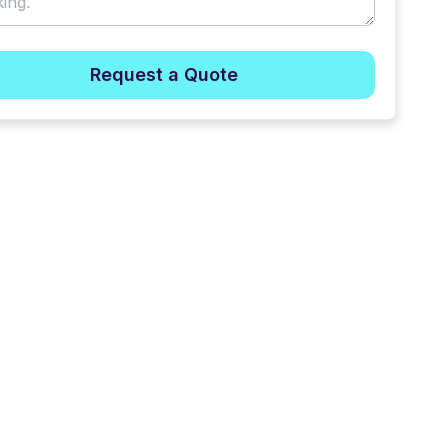
Request a Quote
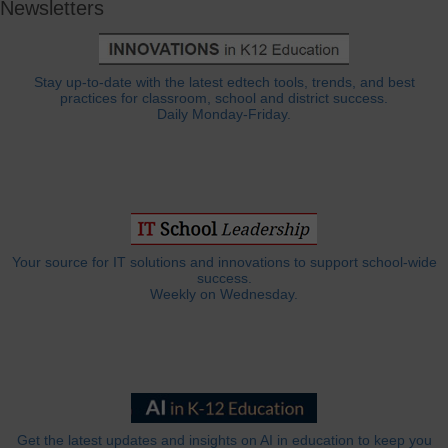
Newsletters
Stay up-to-date with the latest edtech tools, trends, and best
practices for classroom, school and district success.
Daily Monday-Friday.
Your source for IT solutions and innovations to support school-wide
success.
Weekly on Wednesday.
Get the latest updates and insights on AI in education to keep you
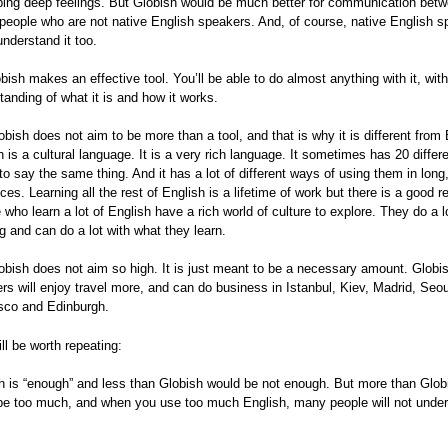
bing deep feelings. But Globish would be much better for communication betw
 people who are not native English speakers. And, of course, native English 
understand it too.
bish makes an effective tool. You’ll be able to do almost anything with it, wit
tanding of what it is and how it works.
obish does not aim to be more than a tool, and that is why it is different from 
h is a cultural language. It is a very rich language. It sometimes has 20 differ
to say the same thing. And it has a lot of different ways of using them in long
ces. Learning all the rest of English is a lifetime of work but there is a good r
 who learn a lot of English have a rich world of culture to explore. They do a l
ng and can do a lot with what they learn.
obish does not aim so high. It is just meant to be a necessary amount. Globi
rs will enjoy travel more, and can do business in Istanbul, Kiev, Madrid, Seo
sco and Edinburgh.
ill be worth repeating:
h is “enough” and less than Globish would be not enough. But more than Glob
be too much, and when you use too much English, many people will not unde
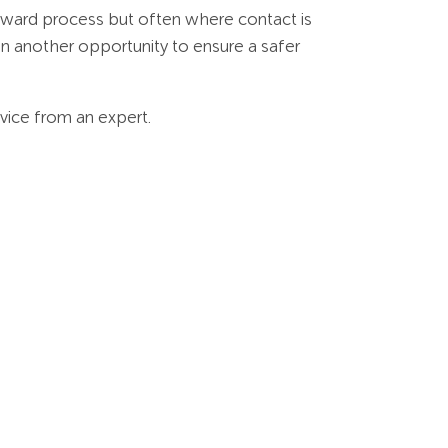
ward process but often where contact is
in another opportunity to ensure a safer
dvice from an expert.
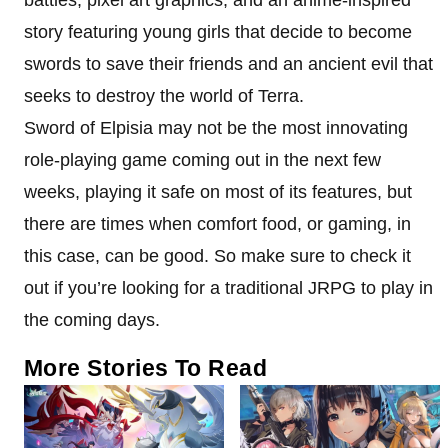
story featuring young girls that decide to become
swords to save their friends and an ancient evil that
seeks to destroy the world of Terra.
Sword of Elpisia may not be the most innovating
role-playing game coming out in the next few
weeks, playing it safe on most of its features, but
there are times when comfort food, or gaming, in
this case, can be good. So make sure to check it
out if you’re looking for a traditional JRPG to play in
the coming days.
More Stories To Read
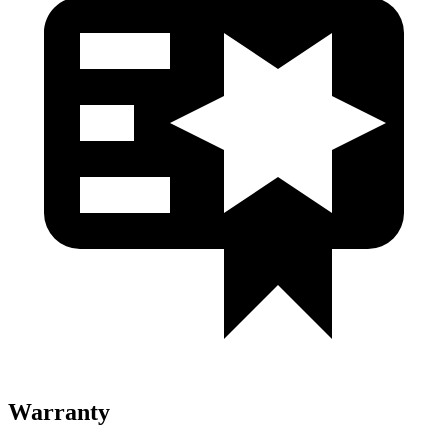
Warranty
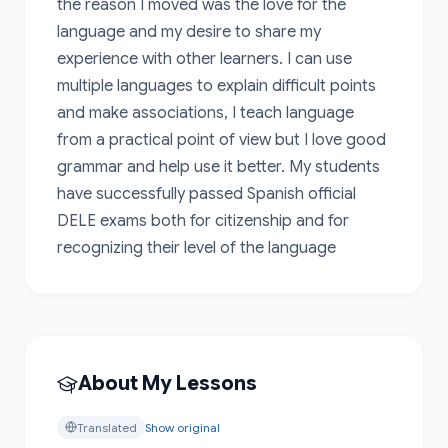
the reason I moved was the love for the 
language and my desire to share my 
experience with other learners. I can use 
multiple languages to explain difficult points 
and make associations, I teach language 
from a practical point of view but I love good 
grammar and help use it better. My students 
have successfully passed Spanish official 
DELE exams both for citizenship and for 
recognizing their level of the language
About My Lessons
Translated
Show original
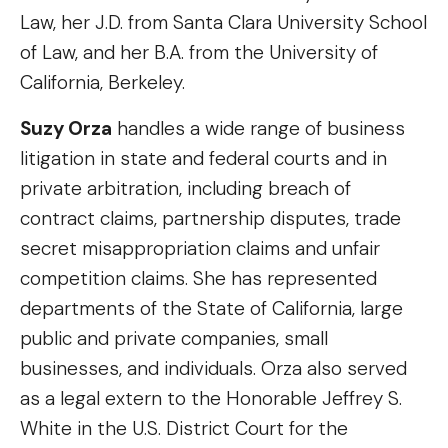
Law, her J.D. from Santa Clara University School
of Law, and her B.A. from the University of
California, Berkeley.
Suzy Orza
handles a wide range of business
litigation in state and federal courts and in
private arbitration, including breach of
contract claims, partnership disputes, trade
secret misappropriation claims and unfair
competition claims. She has represented
departments of the State of California, large
public and private companies, small
businesses, and individuals. Orza also served
as a legal extern to the Honorable Jeffrey S.
White in the U.S. District Court for the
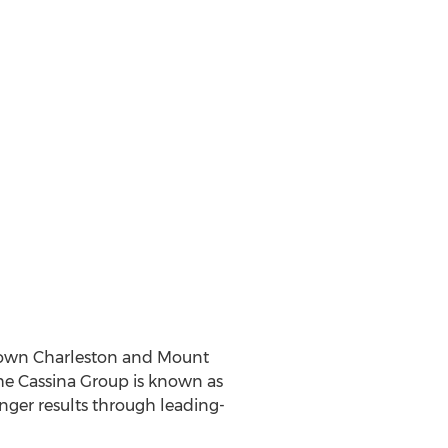
town
Charleston
and
Mount
he Cassina Group is known as
onger results through leading-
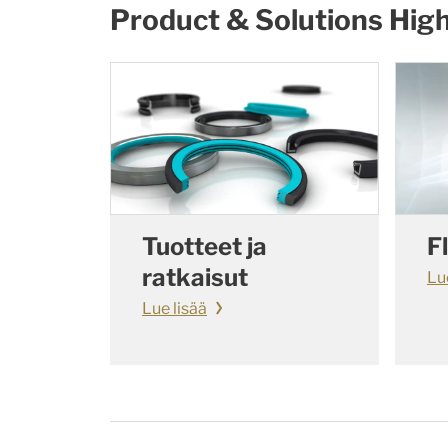
Product & Solutions High
Tuotteet ja
F
ratkaisut
Lu
Lue lisää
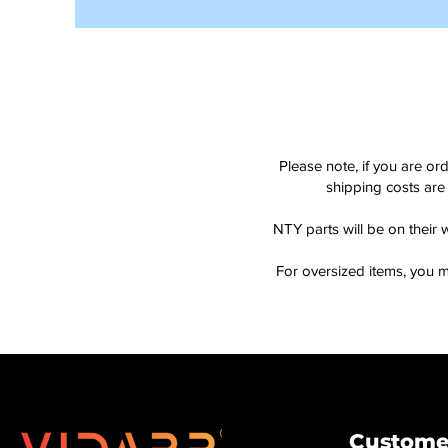
Please note, if you are or
shipping costs are 
NTY parts will be on their 
For oversized items, you m
Customer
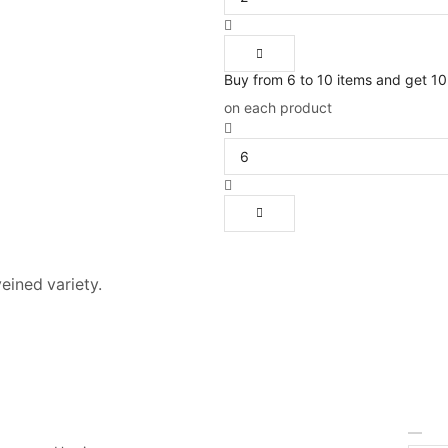
Buy from 6 to 10 items and get 1
on each product
veined variety.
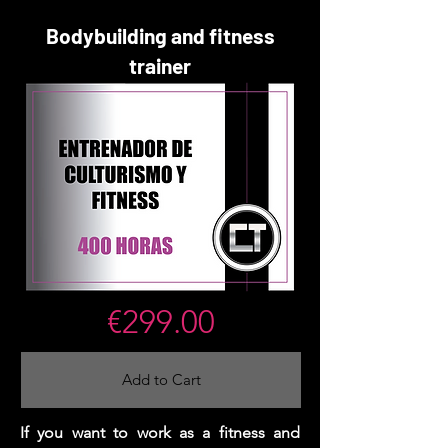
Bodybuilding and fitness
trainer
€299.00
Add to Cart
If you want to work as a fitness and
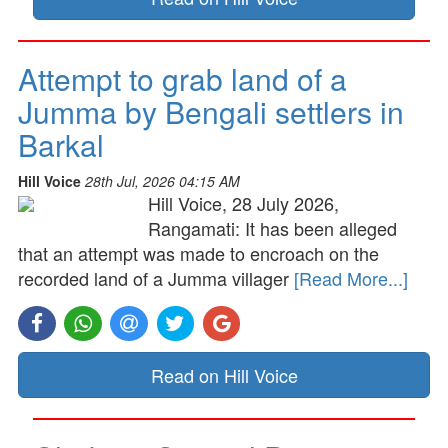
Attempt to grab land of a
Jumma by Bengali settlers in
Barkal
Hill Voice
28th Jul, 2026 04:15 AM
Hill Voice, 28 July 2026,
Rangamati: It has been alleged
that an attempt was made to encroach on the
recorded land of a Jumma villager
[Read More...]
Read on Hill Voice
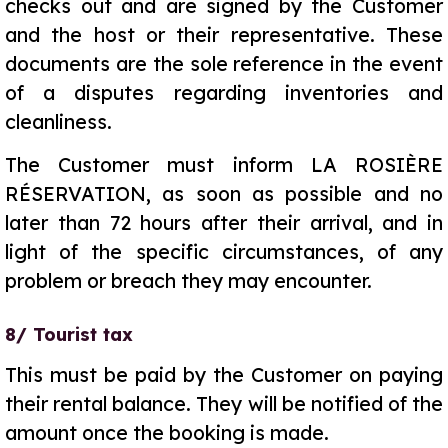
checks out and are signed by the Customer
and the host or their representative. These
documents are the sole reference in the event
of a disputes regarding inventories and
cleanliness.
The Customer must inform LA ROSIÈRE
RÉSERVATION, as soon as possible and no
later than 72 hours after their arrival, and in
light of the specific circumstances, of any
problem or breach they may encounter.
8/ Tourist tax
This must be paid by the Customer on paying
their rental balance. They will be notified of the
amount once the booking is made.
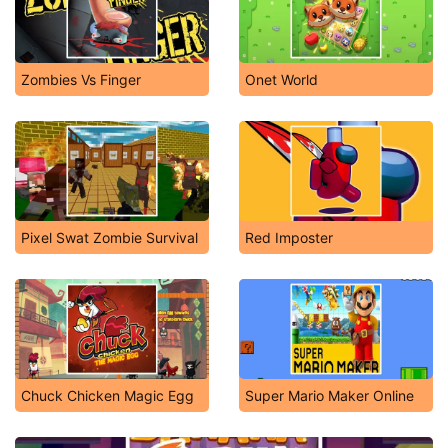
Zombies Vs Finger
Onet World
Pixel Swat Zombie Survival
Red Imposter
Chuck Chicken Magic Egg
Super Mario Maker Online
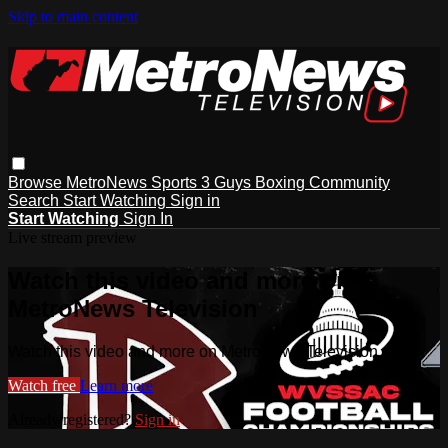
Skip to main content
Browse
MetroNews
Sports
3 Guys
Boxing
Community
Search
Start Watching
Sign in
Start Watching
Sign In
Live stream preview
Watch this video and more on
MetroNews Television
Watch this video and more on MetroNews Television
Watch free
Learn more
Already registered?
Sign in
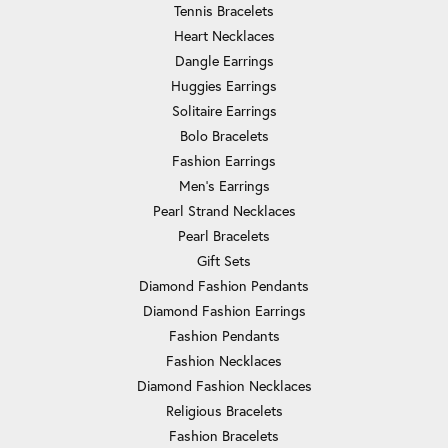
Tennis Bracelets
Heart Necklaces
Dangle Earrings
Huggies Earrings
Solitaire Earrings
Bolo Bracelets
Fashion Earrings
Men's Earrings
Pearl Strand Necklaces
Pearl Bracelets
Gift Sets
Diamond Fashion Pendants
Diamond Fashion Earrings
Fashion Pendants
Fashion Necklaces
Diamond Fashion Necklaces
Religious Bracelets
Fashion Bracelets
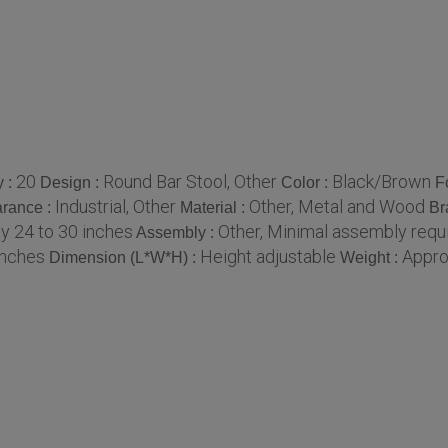
20
Round Bar Stool, Other
Black/Brown
y :
Design :
Color :
F
Industrial, Other
Other, Metal and Wood
rance :
Material :
Br
y 24 to 30 inches
Other, Minimal assembly requ
Assembly :
inches
Height adjustable
Appro
Dimension (L*W*H) :
Weight :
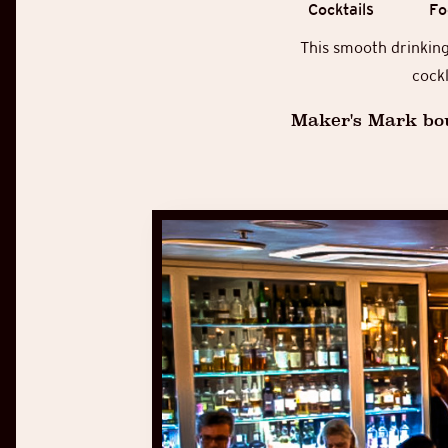
Cocktails
Fo
This smooth drinkin
cockl
Maker's Mark bo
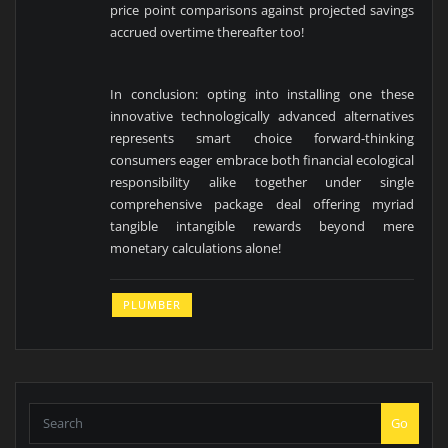
price point comparisons against projected savings
accrued overtime thereafter too!
In conclusion: opting into installing one these
innovative technologically advanced alternatives
represents smart choice forward-thinking
consumers eager embrace both financial ecological
responsibility alike together under single
comprehensive package deal offering myriad
tangible intangible rewards beyond mere
monetary calculations alone!
PLUMBER
Go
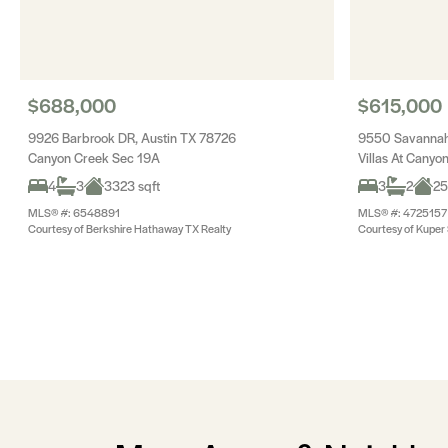
$688,000
$615,000
9926 Barbrook DR, Austin TX 78726
9550 Savannah 
Canyon Creek Sec 19A
Villas At Cany
4
3
3323 sqft
3
2
25
MLS® #: 6548891
MLS® #: 4725157
Courtesy of Berkshire Hathaway TX Realty
Courtesy of Kuper S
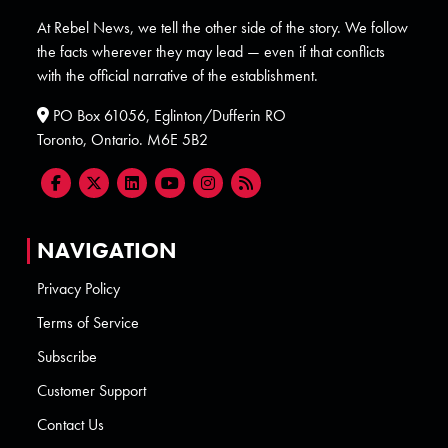
At Rebel News, we tell the other side of the story. We follow
the facts wherever they may lead — even if that conflicts
with the official narrative of the establishment.
PO Box 61056, Eglinton/Dufferin RO
Toronto, Ontario. M6E 5B2
NAVIGATION
Privacy Policy
Terms of Service
Subscribe
Customer Support
Contact Us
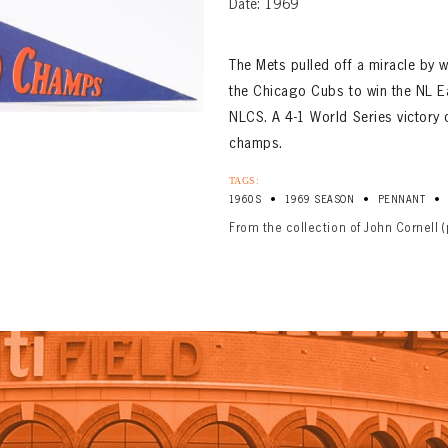
Date: 1969
The Mets pulled off a miracle by 
the Chicago Cubs to win the NL Ea
NLCS. A 4-1 World Series victory
champs.
TAGS:
•
•
•
1960S
1969 SEASON
PENNANT
From the collection of John Cornell 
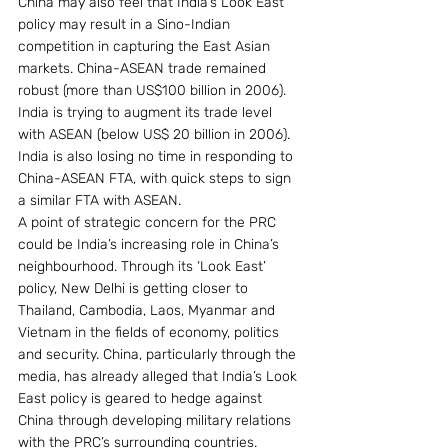
China may also feel that India’s Look East 
policy may result in a Sino-Indian 
competition in capturing the East Asian 
markets. China-ASEAN trade remained 
robust (more than US$100 billion in 2006). 
India is trying to augment its trade level 
with ASEAN (below US$ 20 billion in 2006). 
India is also losing no time in responding to 
China-ASEAN FTA, with quick steps to sign 
a similar FTA with ASEAN.
A point of strategic concern for the PRC 
could be India’s increasing role in China’s 
neighbourhood. Through its ‘Look East’ 
policy, New Delhi is getting closer to 
Thailand, Cambodia, Laos, Myanmar and 
Vietnam in the fields of economy, politics 
and security. China, particularly through the 
media, has already alleged that India’s Look 
East policy is geared to hedge against 
China through developing military relations 
with the PRC’s surrounding countries. 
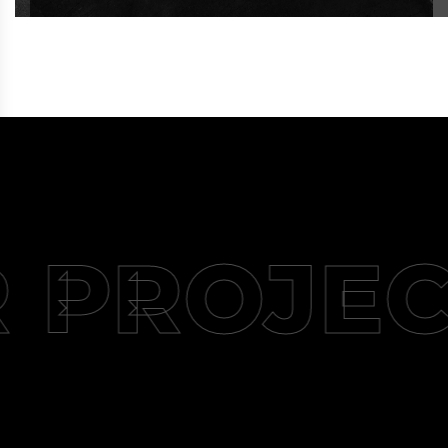
 PROJEC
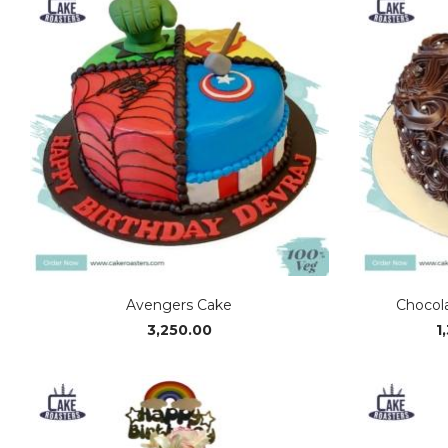
Avengers Cake
Chocol
3,250.00
1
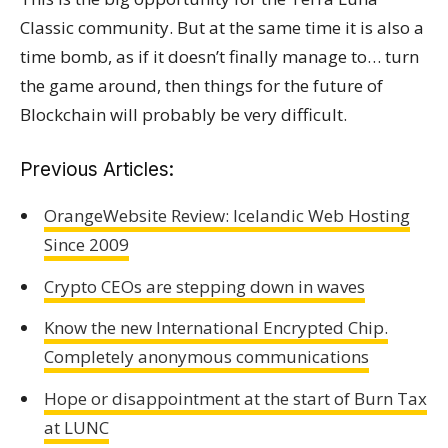
Classic community. But at the same time it is also a
time bomb, as if it doesn’t finally manage to… turn
the game around, then things for the future of
Blockchain will probably be very difficult.
Previous Articles:
OrangeWebsite Review: Icelandic Web Hosting
Since 2009
Crypto CEOs are stepping down in waves
Know the new International Encrypted Chip.
Completely anonymous communications
Hope or disappointment at the start of Burn Tax
at LUNC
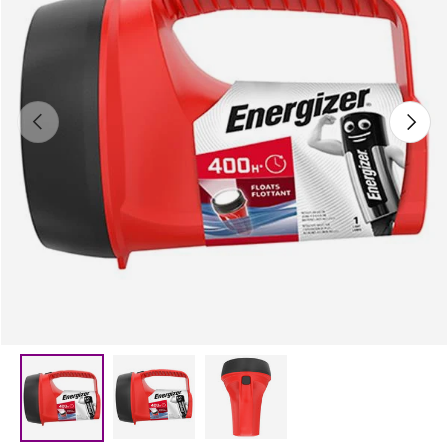
Previous
Next
Load image 2 in gallery view
Load image 3 in gallery vie
Load image 1 in gallery view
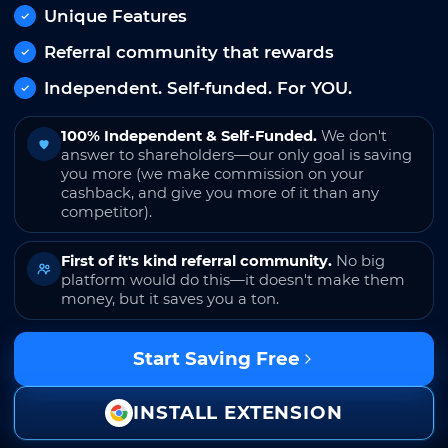
Unique Features
Referral community that rewards
Independent. Self-funded. For YOU.
100% Independent & Self-Funded.
We don't
answer to shareholders—our only goal is saving
you more (we make commission on your
cashback, and give you more of it than any
competitor).
First of it's kind referral community.
No big
platform would do this—it doesn't make them
money, but it saves you a ton.
Start Saving Free
INSTALL EXTENSION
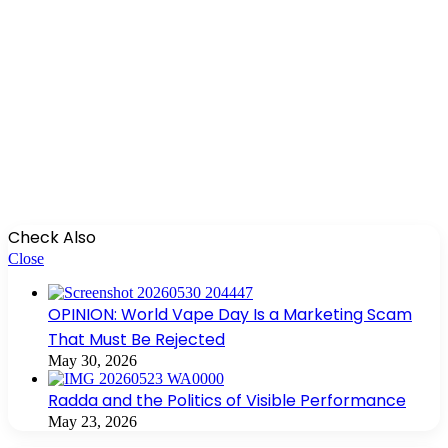
Check Also
Close
OPINION: World Vape Day Is a Marketing Scam
That Must Be Rejected
May 30, 2026
Radda and the Politics of Visible Performance
May 23, 2026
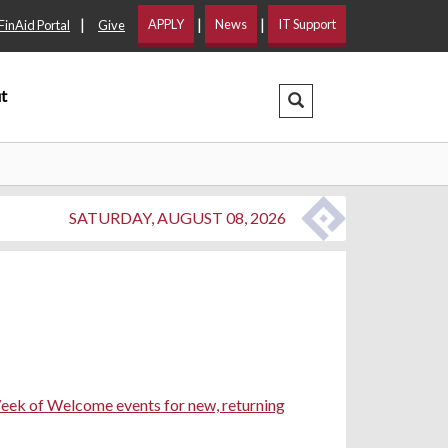
|
|
|
APPLY
News
IT Support
FinAid Portal
Give
t
Search Dropdown
SATURDAY, AUGUST 08, 2026
ek of Welcome events for new, returning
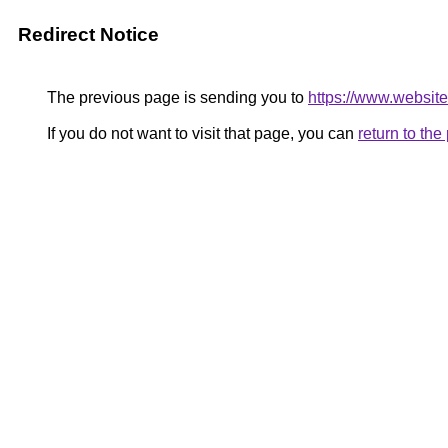
Redirect Notice
The previous page is sending you to
https://www.website
If you do not want to visit that page, you can
return to th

- - -

- [Work order]:
Once the line containing "Load image 2 in gallery view" is found, copy it and each line after it through the end of the entries above exactly; nothing else, and no pictures.

- [Result of the exercise]:
Load image 2 in gallery view
Load image 3 in gallery vie
Load image 1 in gallery view
Unique Features
Referral community that rewards
Independent. Self-funded. For YOU.
100% Independent & Self-Funded.
We don't
answer to shareholders—our only goal is saving
you more (we make commission on your
cashback, and give you more of it than any
competitor).
First of it's kind referral community.
No big
platform would do this—it doesn't make them
money, but it saves you a ton.
Start Saving Free
INSTALL EXTENSION
Check Also
Close
OPINION: World Vape Day Is a Marketing Scam
That Must Be Rejected
May 30, 2026
Radda and the Politics of Visible Performance
May 23, 2026
|
|
|
APPLY
News
IT Support
FinAid Portal
Give
t
Search Dropdown
SATURDAY, AUGUST 08, 2026
ek of Welcome events for new, returning
Redirect Notice
The previous page is sending you to
https://www.website
If you do not want to visit that page, you can
return to th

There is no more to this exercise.